647 reads

Use Cascade Models to Get Better Speed and Accuracy in Computer Vision Tasks

by Argo SaakyanNovember 8th, 2022

Too Long; Didn't Read

Object detection is a very common task in Computer Vision. YOLOv5s can’t be the best out of the box for every task. It is easy to get best of both worlds - fast detector and accurate classifier. In this case detector can be trained only on damaged road. Classifier is easier to retrain on new data (labelling and training are faster) And this solution is a lot faster to deliver than customising detector architecture and retraining model from scratch.

featured image - Use Cascade Models to Get Better Speed and Accuracy in Computer Vision Tasks

Object detection is a very common task in Computer Vision. For sure it can be used in a huge amount of fields. Last couple of years we got models which really can work at realtime and have close to SOTA performance. But they can’t be the best out of the box for every task. Let’s dig into it.

What’s our task?

This task is just an example, idea can be used in a ton of cases. Let’s say we have a task to detect a damage on the road. Camera is inside the car and car is going pretty fast, we would like our detector to be fast too, so we took YOLOv5s.

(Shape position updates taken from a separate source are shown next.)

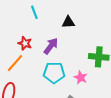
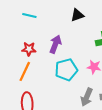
cyan line: (34, 12) -> (29, 16), turned -40
black triangle: (68, 22) -> (77, 15), moved

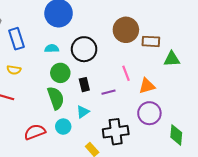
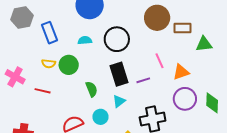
green circle: (60, 73) -> (69, 65), moved
black rectangle: (84, 85) -> (119, 74), size x1.6
green semicircle: (56, 98) -> (92, 89), size x0.7
green diamond: (176, 135) -> (212, 103), moved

It’s good, but sometimes can have a False Positive - detect a shadow instead of a damage (or anything else which is similar looking to the damage). Or it can have a False Negative - didn’t spot a damage.

We can play with confidence level to deal with that, we can add more data to training dataset, we can add more background images, we can customise architecture for our case, tinker with hyperparameters or augmentation, but all of that might not give needed results or be impractical, time consuming, expensive.

What is the other way?

Let’s use two models. One - for detection with low confidence level to get rid of False Negatives and second one - for classification to get rid of False Positives. Let’s discuss our architecture a little bit more.

First step - use fast detector. It detects an object which should be a damage on the road, then crops it.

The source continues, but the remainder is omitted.